1. Carbon dioxide emissions from energy consumption: electric power sector. Coal-fired generation capacity fell dramatically from 310 GW in 2011 to 260 GW at the end of 2017, according to the Energy Information Administration (EIA). The EIA anticipates another 25 GW to retire by 2020, and a total 65 GW to retire through 2030. Source: EIA

Implications for Coal Generators

Like the Clean Power Plan, the ACE rule could have several important implications for power generators—specifically at 600 coal-fired units at about 300 facilities. It diverges largely from the 2015 Clean Power Plan in these key aspects:

Emissions guidelines for states. The proposed rule sets “emission guidelines”—formerly known as “standards of performance”—for states to help them develop state implementation plans (SIPs) and submit them to the EPA. The SIPs must establish standards of performance for existing plants. The EPA gives states three years to develop SIPs. The agency would then have 12 months to act on a submitted SIP. If a state fails to submit or complete a plan, or the EPA disapproves a SIP, the EPA would have two years to issue a federal implementation plan. 

Heat-rate efficiency improvements are central to the rule. The rule defines the “best system of emission reduction” (BSER) for GHG emissions from existing power plants as on-site, heat-rate efficiency improvements. Comparatively, in the Clean Power Plan, the EPA determined that BSER should be comprised of three building blocks: increasing operational efficiency of coal plants; shifting power generation from coal to natural gas; and increasing power generation from renewables.

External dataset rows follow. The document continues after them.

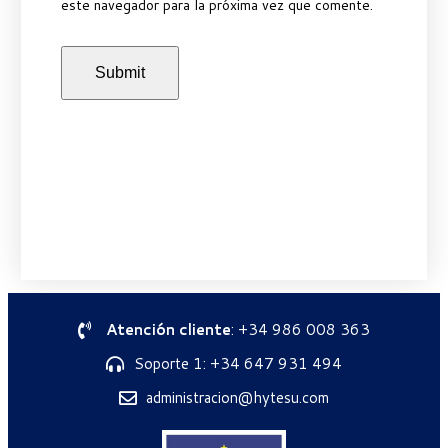
este navegador para la próxima vez que comente.
Atención cliente
: +34 986 008 363
Soporte 1: +34 647 931 494
administracion@hytesu.com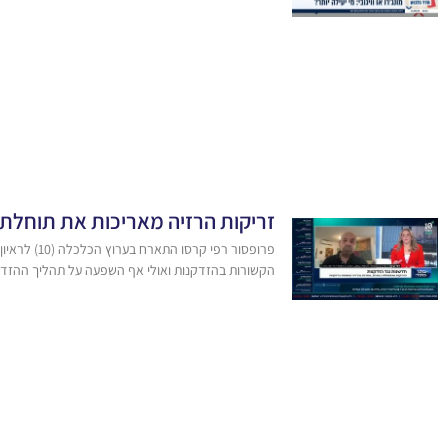
זריקות הרזיה מאריכות את תוחלת 
פרופסור ר
הקשורות בהזדקנות ואולי אף השפעה על תהליך ההזדק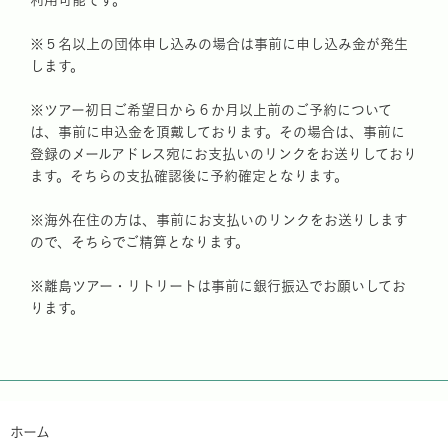
利用可能です。
※５名以上の団体申し込みの場合は事前に申し込み金が発生
します。
※ツアー初日ご希望日から６か月以上前のご予約について
は、事前に申込金を頂戴しております。その場合は、事前に
登録のメールアドレス宛にお支払いのリンクをお送りしており
ます。そちらの支払確認後に予約確定となります。
※海外在住の方は、事前にお支払いのリンクをお送りします
ので、そちらでご精算となります。
※離島ツアー・リトリートは事前に銀行振込でお願いしてお
ります。
ホーム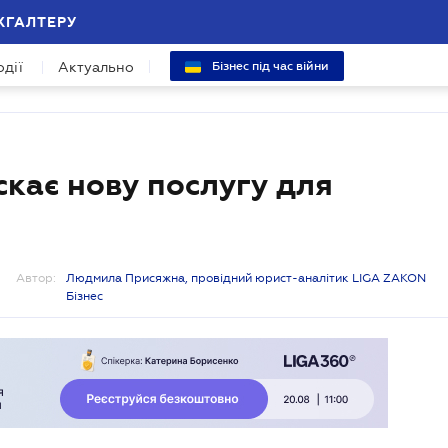
ХГАЛТЕРУ
одії
Актуально
Бізнес під час війни
скає нову послугу для
Автор:
Людмила Присяжна, провідний юрист-аналітик LIGA ZAKON
Бізнес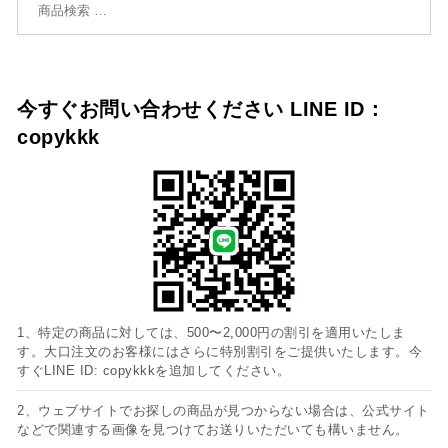
今すぐお問い合わせください LINE ID：
copykkk
1、特定の商品に対しては、500〜2,000円の割引を適用いたしま
す。大口注文のお客様にはさらに特別割引をご提供いたします。今
すぐLINE ID: copykkkを追加してください。
2、ウェブサイトでお探しの商品が見つからない場合は、公式サイト
などで関連する画像を見つけてお送りいただいても構いません。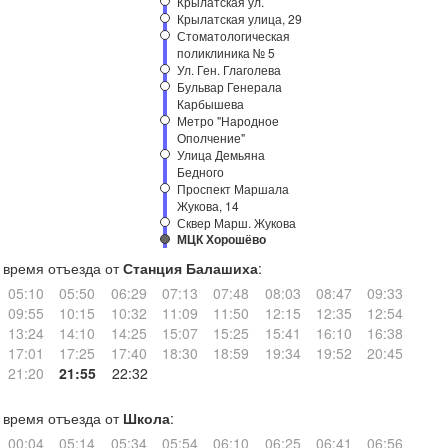
Крылатская ул.
Крылатская улица, 29
Стоматологическая
поликлиника № 5
Ул. Ген. Глаголева
Бульвар Генерала
Карбышева
Метро "Народное
Ополчение"
Улица Демьяна
Бедного
Проспект Маршала
Жукова, 14
Сквер Марш. Жукова
МЦК Хорошёво
время отъезда от
Станция Балашиха
:
05:10
05:50
06:29
07:13
07:48
08:03
08:47
09:33
09:55
10:15
10:32
11:09
11:50
12:15
12:35
12:54
13:24
14:10
14:25
15:07
15:25
15:41
16:10
16:38
17:01
17:25
17:40
18:30
18:59
19:34
19:52
20:45
21:20
21:55
22:32
время отъезда от
Школа
:
00:04
05:14
05:34
05:54
06:10
06:25
06:41
06:56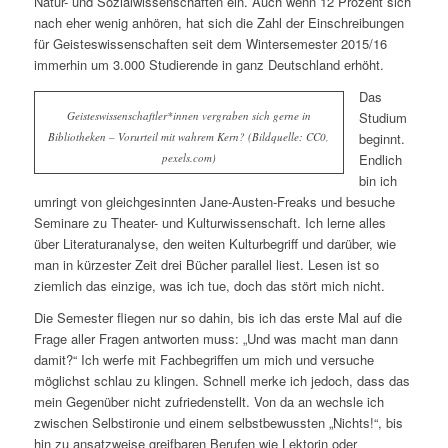
Natur- und Sozialwissenschaften ein. Auch wenn 12 Prozent sich
nach eher wenig anhören, hat sich die Zahl der Einschreibungen
für Geisteswissenschaften seit dem Wintersemester 2015/16
immerhin um 3.000 Studierende in ganz Deutschland erhöht.
Das
Geisteswissenschaftler*innen vergraben sich gerne in
Studium
Bibliotheken – Vorurteil mit wahrem Kern? (Bildquelle: CC0,
beginnt.
pexels.com)
Endlich
bin ich
umringt von gleichgesinnten Jane-Austen-Freaks und besuche
Seminare zu Theater- und Kulturwissenschaft. Ich lerne alles
über Literaturanalyse, den weiten Kulturbegriff und darüber, wie
man in kürzester Zeit drei Bücher parallel liest. Lesen ist so
ziemlich das einzige, was ich tue, doch das stört mich nicht.
Die Semester fliegen nur so dahin, bis ich das erste Mal auf die
Frage aller Fragen antworten muss: „Und was macht man dann
damit?“ Ich werfe mit Fachbegriffen um mich und versuche
möglichst schlau zu klingen. Schnell merke ich jedoch, dass das
mein Gegenüber nicht zufriedenstellt. Von da an wechsle ich
zwischen Selbstironie und einem selbstbewussten „Nichts!“, bis
hin zu ansatzweise greifbaren Berufen wie Lektorin oder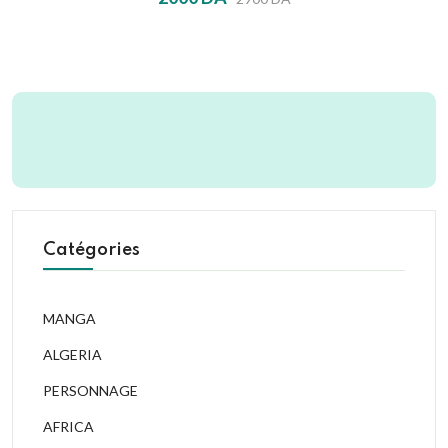
Catégories
MANGA
ALGERIA
PERSONNAGE
AFRICA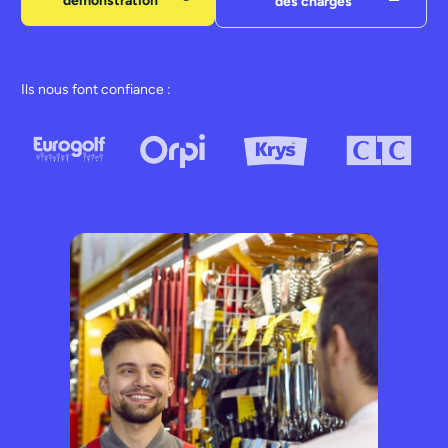
démonstration
des charges
Ils nous font confiance :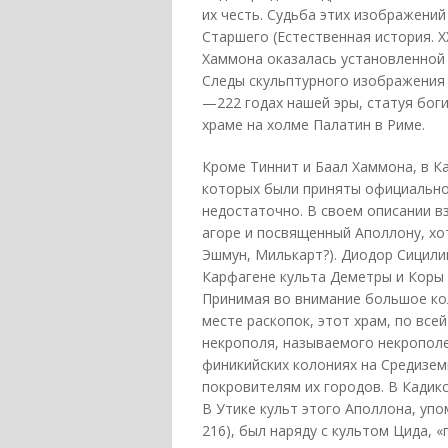
их честь. Судьба этих изображений
Старшего (Естественная история. X
Хаммона оказалась установленной п
Следы скульптурного изображения 
—222 годах нашей эры, статуя бог
храме на холме Палатин в Риме.
Кроме Тиннит и Баал Хаммона, в К
которых были приняты официально
недостаточно. В своем описании в
агоре и посвященный Аполлону, хо
Эшмун, Милькарт?). Диодор Сицили
Карфагене культа Деметры и Коры п
Принимая во внимание большое кол
месте раскопок, этот храм, по все
некрополя, называемого некрополем 
финикийских колониях на Средизе
покровителям их городов. В Кадик
В Утике культ этого Аполлона, упо
216), был наряду с культом Цида, 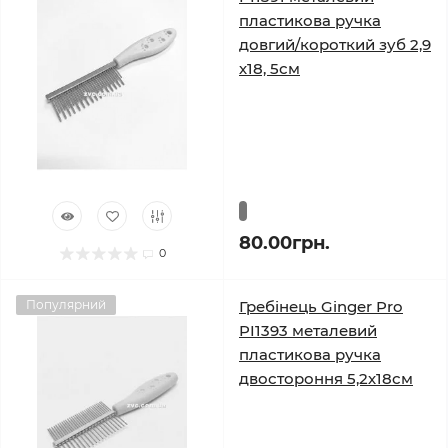
пластикова ручка
довгий/короткий зуб 2,9
х18, 5см
80.00грн.
0
Популярний
Гребінець Ginger Pro
PI1393 металевий
пластикова ручка
двостороння 5,2х18см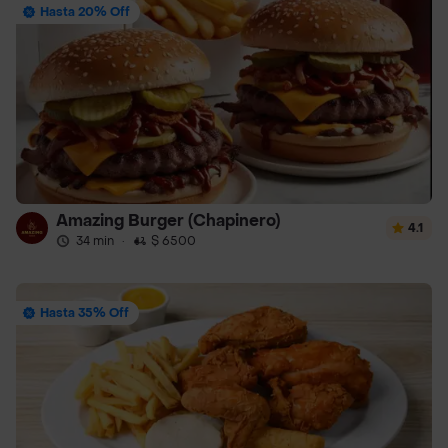
Hasta 20% Off
Amazing Burger (Chapinero)
4.1
34 min
·
$ 6500
Hasta 35% Off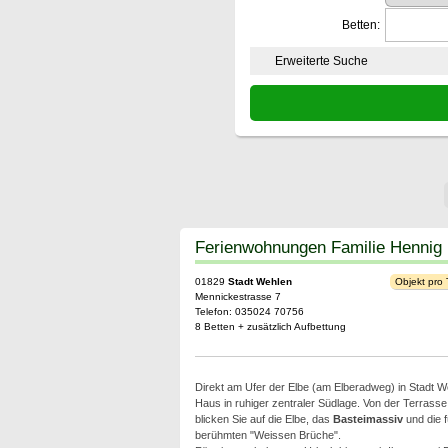
Betten:
Erweiterte Suche
Ferienwohnungen Familie Hennig
01829
Stadt Wehlen
Objekt pro
Mennickestrasse 7
Telefon: 035024 70756
8 Betten + zusätzlich Aufbettung
Direkt am Ufer der Elbe (am Elberadweg) in Stadt We
Haus in ruhiger zentraler Südlage. Von der Terrass
blicken Sie auf die Elbe, das
Basteimassiv
und die f
berühmten "Weissen Brüche".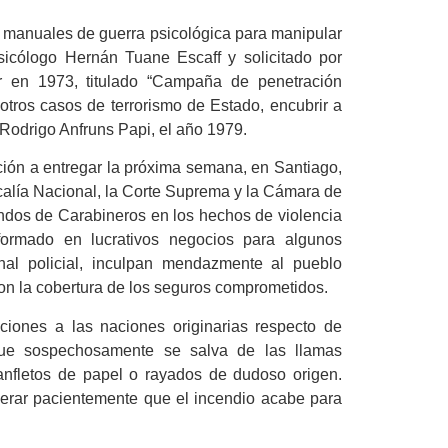
os manuales de guerra psicológica para manipular
sicólogo Hernán Tuane Escaff y solicitado por
r en 1973, titulado “Campaña de penetración
 otros casos de terrorismo de Estado, encubrir a
 Rodrigo Anfruns Papi, el año 1979.
ción a entregar la próxima semana, en Santiago,
scalía Nacional, la Corte Suprema y la Cámara de
andos de Carabineros en los hechos de violencia
ormado en lucrativos negocios para algunos
al policial, inculpan mendazmente al pueblo
on la cobertura de los seguros comprometidos.
ciones a las naciones originarias respecto de
que sospechosamente se salva de las llamas
nfletos de papel o rayados de dudoso origen.
rar pacientemente que el incendio acabe para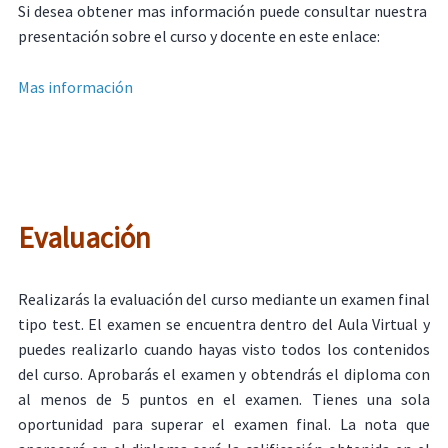
Si desea obtener mas información puede consultar nuestra
presentación sobre el curso y docente en este enlace:
Mas información
Evaluación
Realizarás la evaluación del curso mediante un examen final
tipo test. El examen se encuentra dentro del Aula Virtual y
puedes realizarlo cuando hayas visto todos los contenidos
del curso. Aprobarás el examen y obtendrás el diploma con
al menos de 5 puntos en el examen. Tienes una sola
oportunidad para superar el examen final. La nota que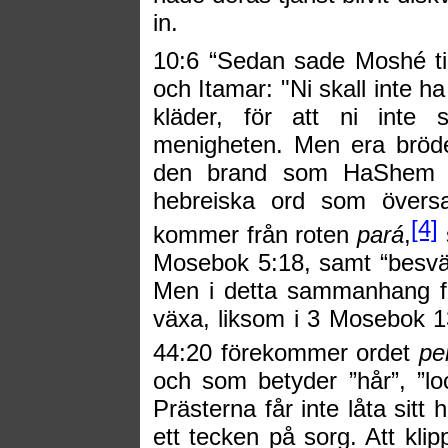
in.
10:6 “Sedan sade Moshé til
och Itamar: "Ni skall inte ha
kläder, för att ni inte
menigheten. Men era bröde
den brand som HaShem ha
hebreiska ord som övers
[4]
kommer från roten
pará
,
Mosebok 5:18, samt “besvära
Men i detta sammanhang för
växa, liksom i 3 Mosebok 1
44:20 förekommer ordet
pe
och som betyder ”hår”, ”lo
Prästerna får inte låta sitt
ett tecken på sorg. Att klip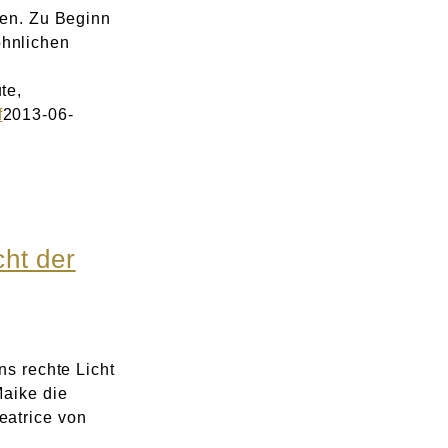
den. Zu Beginn
hnlichen
te,
f
2013-06-
cht der
ns rechte Licht
Maike die
eatrice von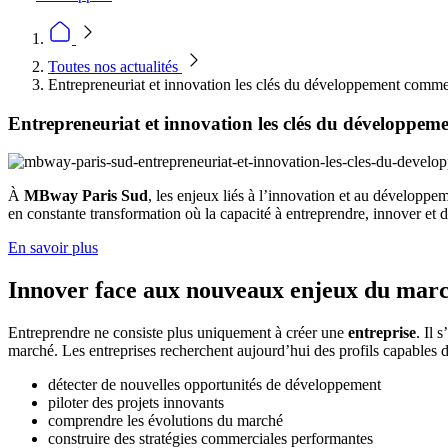
Toutes nos actualités
Entrepreneuriat et innovation les clés du développement comme
Entrepreneuriat et innovation les clés du développem
À
MBway Paris Sud
, les enjeux liés à l’innovation et au développe
en constante transformation où la capacité à entreprendre, innover et 
En savoir plus
Innover face aux nouveaux enjeux du mar
Entreprendre ne consiste plus uniquement à créer une
entreprise
. Il 
marché. Les entreprises recherchent aujourd’hui des profils capables d
détecter de nouvelles opportunités de développement
piloter des projets innovants
comprendre les évolutions du marché
construire des stratégies commerciales performantes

The ACE Rule also provides states with “candidate technologies” that could be used to establish standards of performance (see a detailed list below). States will determine which of these technologies are appropriate for each plant and establish a standard of performance that reflects the degree of emission reduction from their application, it noted.

A new preliminary applicability test for NSR. In the ACE Rule, the EPA proposed revisions to the New Source Review (NSR)—a dedicated preconstruction permitting program that requires air pollution permits for “major modifications” at plants—to give states the option to adopt an hourly emissions increase test for projects that could improve plant efficiency. The revisions would mean that only projects that increase a plant’s hourly rate of pollutant emissions would need to undergo a full NSR analysis. The changes are designed to encourage carbon-emitting sources to implement heat-rate improvements without the prospect of triggering major NSR permitting and a protracted permitting process.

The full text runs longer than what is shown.